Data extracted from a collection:
=== Begin Enclosure ===

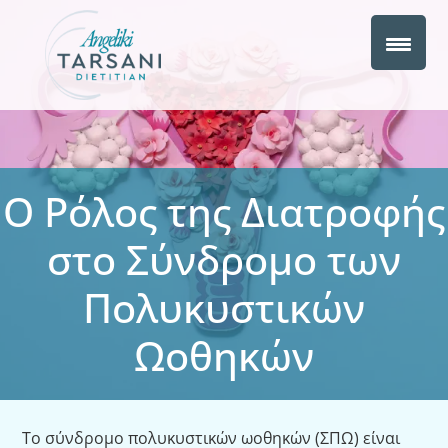
Ο Ρόλος της Διατροφής
στο Σύνδρομο των
Πολυκυστικών
Ωοθηκών
Το σύνδρομο πολυκυστικών ωοθηκών (ΣΠΩ) είναι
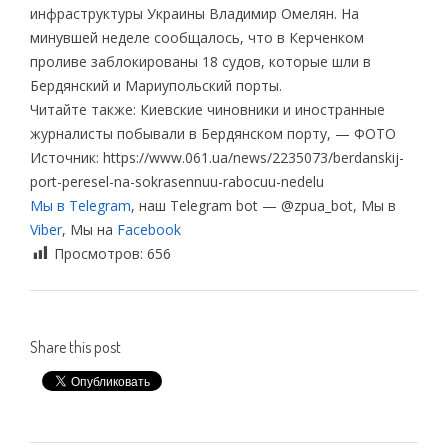
инфраструктуры Украины Владимир Омелян. На
минувшей неделе сообщалось, что в Керченком
проливе заблокированы 18 судов, которые шли в
Бердянский и Мариупольский порты.
Читайте также: Киевские чиновники и иностранные
журналисты побывали в Бердянском порту, — ФОТО
Источник: https://www.061.ua/news/2235073/berdanskij-
port-peresel-na-sokrasennuu-rabocuu-nedelu
Мы в Telegram
, наш Telegram bot — @zpua_bot, Мы в
Viber
, Мы на
Facebook
Просмотров:
656
Share this post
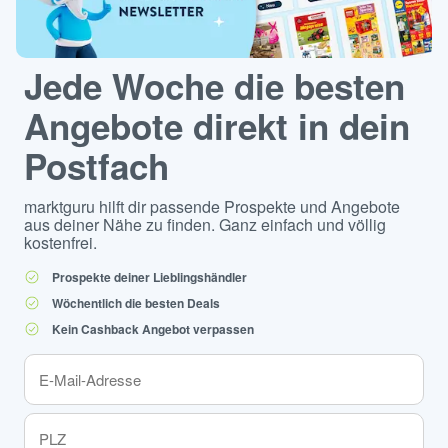
Jede Woche die besten
Angebote direkt in dein
Postfach
marktguru hilft dir passende Prospekte und Angebote
aus deiner Nähe zu finden. Ganz einfach und völlig
kostenfrei.
Prospekte deiner Lieblingshändler
Wöchentlich die besten Deals
Kein Cashback Angebot verpassen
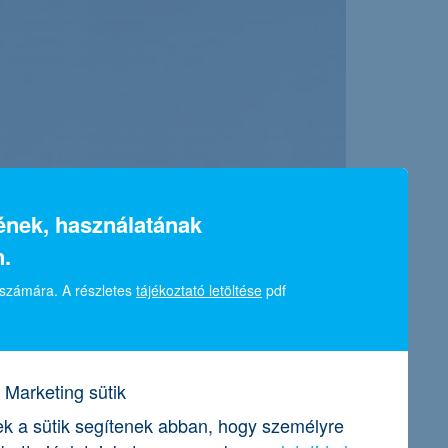
sének, használatának
.
 számára. A részletes
tájékoztató letöltése
pdf
Marketing sütik
k a sütik segítenek abban, hogy személyre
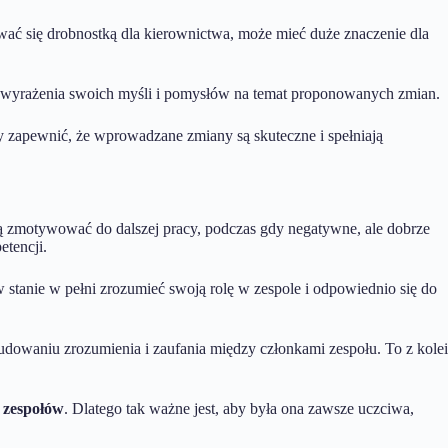
ać się drobnostką dla kierownictwa, może mieć duże znaczenie dla
wyrażenia swoich myśli i pomysłów na temat proponowanych zmian.
 zapewnić, że wprowadzane zmiany są skuteczne i spełniają
 zmotywować do dalszej pracy, podczas gdy negatywne, ale dobrze
tencji.
w stanie w pełni zrozumieć swoją rolę w zespole i odpowiednio się do
owaniu zrozumienia i zaufania między członkami zespołu. To z kolei
 zespołów
. Dlatego tak ważne jest, aby była ona zawsze uczciwa,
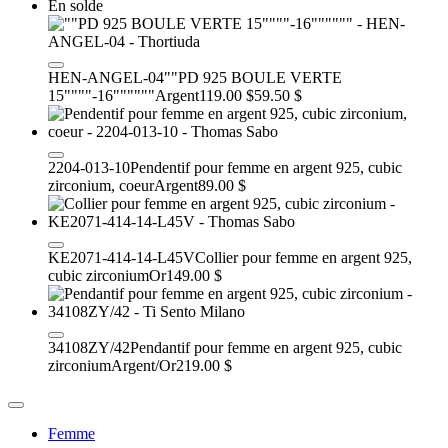
En solde
HEN-ANGEL-04
""PD 925 BOULE VERTE
15""""-16""""""
Argent
119.00 $
59.50 $
2204-013-10
Pendentif pour femme en argent 925, cubic
zirconium, coeur
Argent
89.00 $
KE2071-414-14-L45V
Collier pour femme en argent 925,
cubic zirconium
Or
149.00 $
34108ZY/42
Pendantif pour femme en argent 925, cubic
zirconium
Argent/Or
219.00 $
Femme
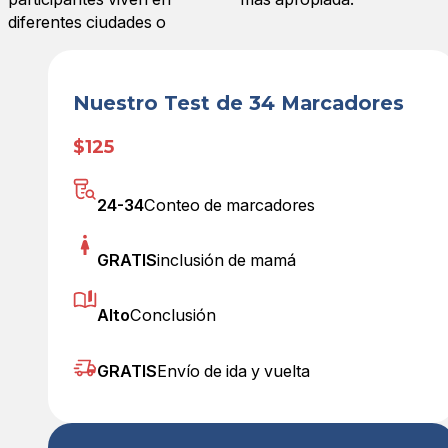
diferentes ciudades o
Nuestro Test de 34 Marcadores
$125
24-34
Conteo de marcadores
GRATIS
inclusión de mamá
Alto
Conclusión
GRATIS
Envío de ida y vuelta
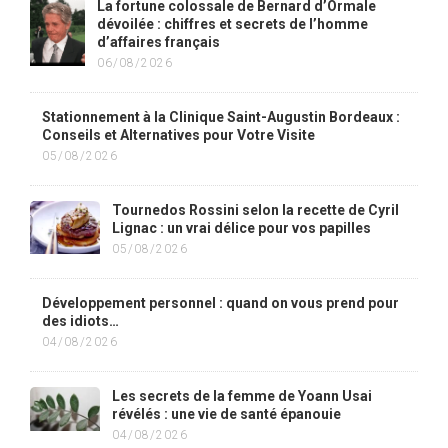
La fortune colossale de Bernard d’Ormale
dévoilée : chiffres et secrets de l’homme
d’affaires français
06/08/2026
Stationnement à la Clinique Saint-Augustin Bordeaux :
Conseils et Alternatives pour Votre Visite
05/08/2026
Tournedos Rossini selon la recette de Cyril
Lignac : un vrai délice pour vos papilles
05/08/2026
Développement personnel : quand on vous prend pour
des idiots…
04/08/2026
Les secrets de la femme de Yoann Usai
révélés : une vie de santé épanouie
04/08/2026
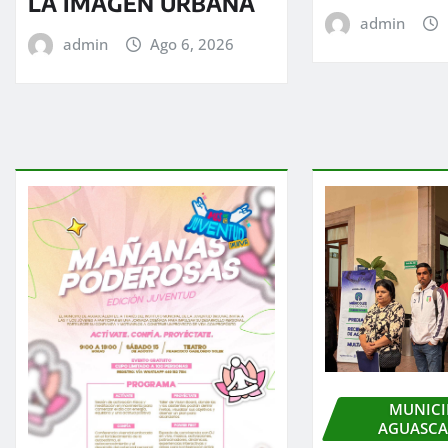
LA IMAGEN URBANA
admin
admin
Ago 6, 2026
MUNICI
AGUASCA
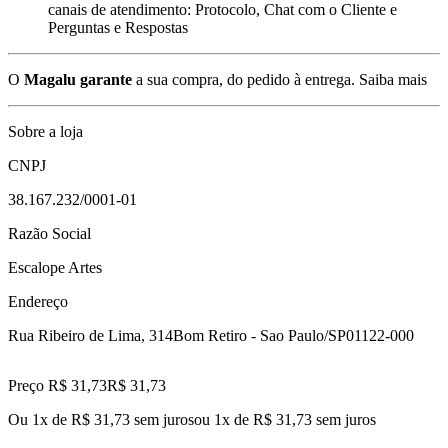
canais de atendimento: Protocolo, Chat com o Cliente e
Perguntas e Respostas
O
Magalu garante
a sua compra, do pedido à entrega.
Saiba mais
Sobre a loja
CNPJ
38.167.232/0001-01
Razão Social
Escalope Artes
Endereço
Rua Ribeiro de Lima, 314
Bom Retiro - Sao Paulo/SP
01122-000
Preço R$ 31,73
R$
31
,
73
Ou 1x de R$ 31,73 sem juros
ou
1
x de
R$ 31,73
sem juros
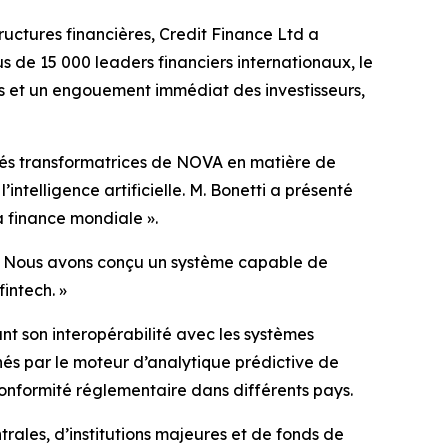
ctures financières, Credit Finance Ltd a
 de 15 000 leaders financiers internationaux, le
is et un engouement immédiat des investisseurs,
cités transformatrices de NOVA en matière de
intelligence artificielle. M. Bonetti a présenté
a finance mondiale ».
. « Nous avons conçu un système capable de
fintech. »
nt son interopérabilité avec les systèmes
nés par le moteur d’analytique prédictive de
 conformité réglementaire dans différents pays.
ales, d’institutions majeures et de fonds de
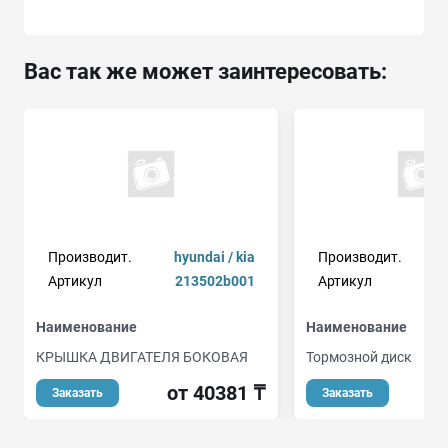
Вас так же может заинтересовать:
Производит.
hyundai / kia
Производит.
Артикул
213502b001
Артикул
Наименование
Наименование
КРЫШКА ДВИГАТЕЛЯ БОКОВАЯ
Тормозной диск
от 40381 ₸
о
Заказать
Заказать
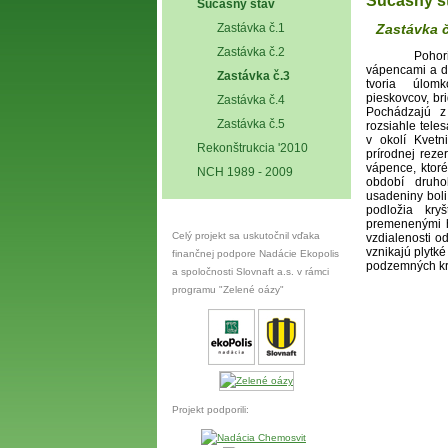
Súčasný s
Súčasný stav
Zastávka č
Zastávka č.1
Zastávka č.2
Pohorie je
vápencami a d
Zastávka č.3
tvoria úlom
pieskovcov, bri
Zastávka č.4
Pochádzajú z
Zastávka č.5
rozsiahle tele
v okolí Kvetn
Rekonštrukcia '2010
prírodnej reze
vápence, ktor
NCH 1989 - 2009
období druho
usadeniny boli
podložia kry
premenenými h
Celý projekt sa uskutočnil vďaka
vzdialenosti o
vznikajú plytk
finančnej podpore Nadácie Ekopolis
podzemných kra
a spoločnosti Slovnaft a.s. v rámci
programu "Zelené oázy"
Projekt podporili:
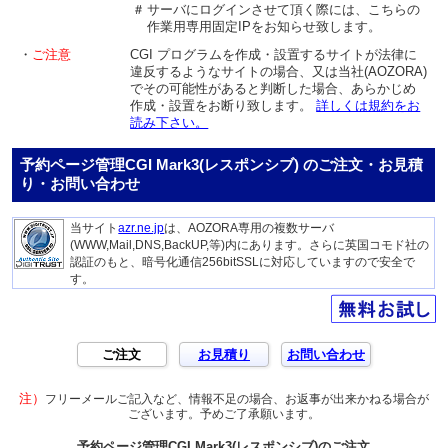
＃
サーバにログインさせて頂く際には、こちらの
作業用専用固定IPをお知らせ致します。
・
ご注意
CGI プログラムを作成・設置するサイトが法律に
違反するようなサイトの場合、又は当社(AOZORA)
でその可能性があると判断した場合、あらかじめ
作成・設置をお断り致します。
詳しくは規約をお
読み下さい。
予約ページ管理CGI Mark3(レスポンシブ) のご注文・お見積
り・お問い合わせ
当サイト
azr.ne.jp
は、AOZORA専用の複数サーバ
(WWW,Mail,DNS,BackUP,等)内にあります。さらに英国コモド社の
認証のもと、暗号化通信256bitSSLに対応していますので安全で
す。
ご注文
お見積り
お問い合わせ
注）
フリーメールご記入など、情報不足の場合、お返事が出来かねる場合が
ございます。予めご了承願います。
予約ページ管理CGI Mark3(レスポンシブ)のご注文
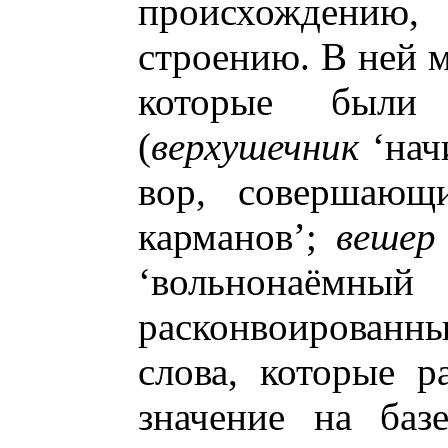
происхождению, 
строению. В ней м
которые были
(
верхушечник
‘нач
вор, совершающ
карманов’;
вешер
‘вольнонаё
расконвоированный
слова, которые р
значение на баз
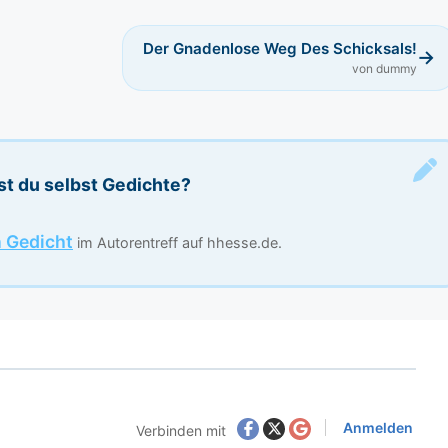
Der Gnadenlose Weg Des Schicksals!
→
von dummy
st du selbst Gedichte?
n Gedicht
im Autorentreff auf hhesse.de.
Anmelden
Verbinden mit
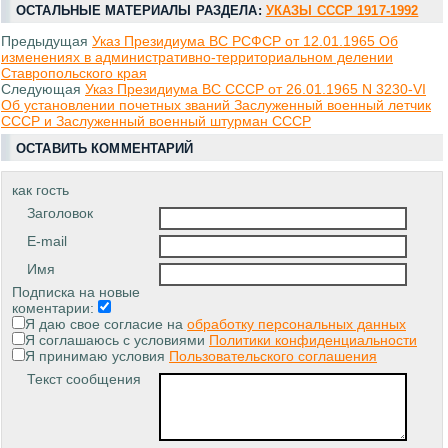
ОСТАЛЬНЫЕ МАТЕРИАЛЫ РАЗДЕЛА:
УКАЗЫ СССР 1917-1992
Предыдущая
Указ Президиума ВС РСФСР от 12.01.1965 Об
изменениях в административно-территориальном делении
Ставропольского края
Следующая
Указ Президиума ВС СССР от 26.01.1965 N 3230-VI
Об установлении почетных званий Заслуженный военный летчик
СССР и Заслуженный военный штурман СССР
ОСТАВИТЬ КОММЕНТАРИЙ
как гость
Заголовок
E-mail
Имя
Подписка на новые
коментарии:
Я даю свое согласие на
обработку персональных данных
Я соглашаюсь с условиями
Политики конфиденциальности
Я принимаю условия
Пользовательского соглашения
Текст сообщения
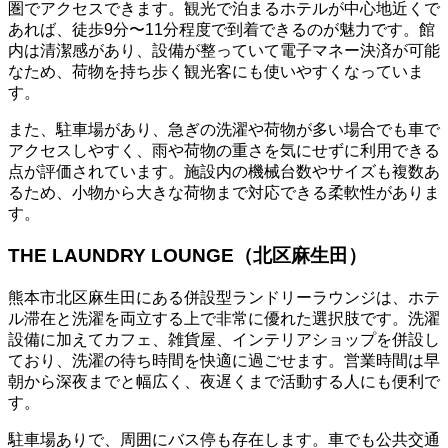
圏でアクセスできます。観光で泊まるホテルが中心地近くで
あれば、徒歩9分〜11分程度で到着できるのが魅力です。館
内は清潔感があり、設備が整っていて電子マネー決済が可能
なため、荷物を持ち歩く観光客にも使いやすくなっていま
す。
また、駐車場があり、急ぎの洗濯や荷物が多い場合でも車で
アクセスしやすく、雨や荷物の重さを気にせずに利用できる
点が評価されています。施設内の機械台数やサイズも複数あ
るため、小物から大きな荷物まで対応できる柔軟性がありま
す。
THE LAUNDRY LOUNGE（北区麻生田）
熊本市北区麻生田にある併設型ランドリーラウンジは、ホテ
ル滞在と洗濯を両立する上で非常に優れた選択肢です。洗濯
設備に加えてカフェ、雑貨屋、インテリアショップを併設し
ており、洗濯の待ち時間を快適に過ごせます。営業時間は早
朝から深夜までと幅広く、夜遅くまで活動する人にも便利で
す。
駐車場ありで、周囲にバス停も存在します。車でも公共交通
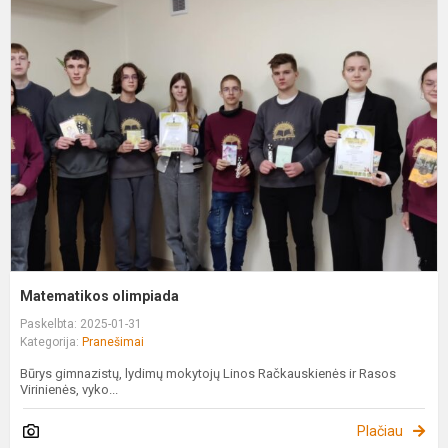
M
o
Matematikos olimpiada
Paskelbta: 2025-01-31
Kategorija:
Pranešimai
Būrys gimnazistų, lydimų mokytojų Linos Račkauskienės ir Rasos
Virinienės, vyko...
Plačiau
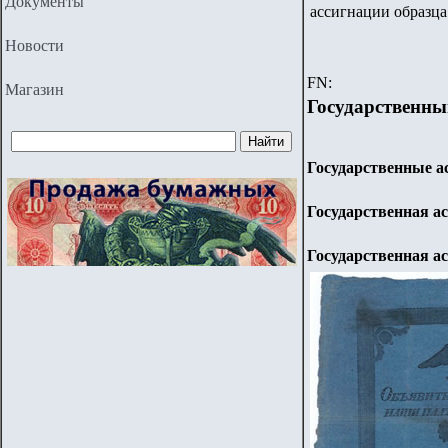
Документы
ассигнации образца
Новости
FN:
Магазин
Государственн
Государственные а
Государственная а
Государственная а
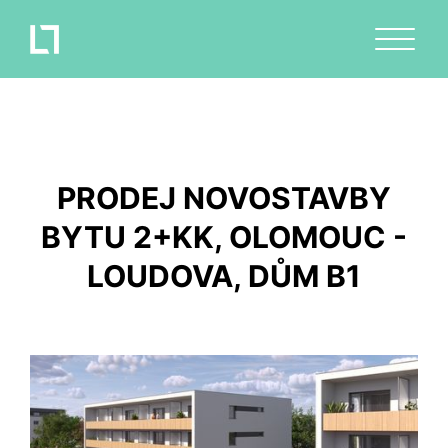
PRODEJ NOVOSTAVBY
BYTU 2+KK, OLOMOUC -
LOUDOVA, DŮM B1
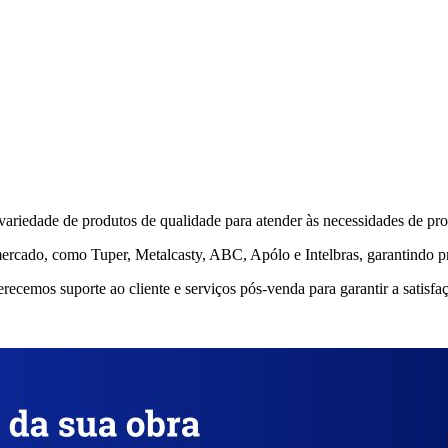
ariedade de produtos de qualidade para atender às necessidades de prot
cado, como Tuper, Metalcasty, ABC, Apólo e Intelbras, garantindo pro
cemos suporte ao cliente e serviços pós-venda para garantir a satisfaç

=== End Enclosure ===

## [TASK OBJECTIVE]
Retype the entries above exactly. Stop after the line containing "Бердянский и Мариупольский порты.", and omit the pictures.

## [OUTPUT FOR THIS TASK]
Ο Ρόλος της Διατροφής
στο Σύνδρομο των
Πολυκυστικών
Ωοθηκών
Το σύνδρομο πολυκυστικών ωοθηκών (ΣΠΩ) είναι
инфраструктуры Украины Владимир Омелян. На
минувшей неделе сообщалось, что в Керченком
проливе заблокированы 18 судов, которые шли в
Бердянский и Мариупольский порты.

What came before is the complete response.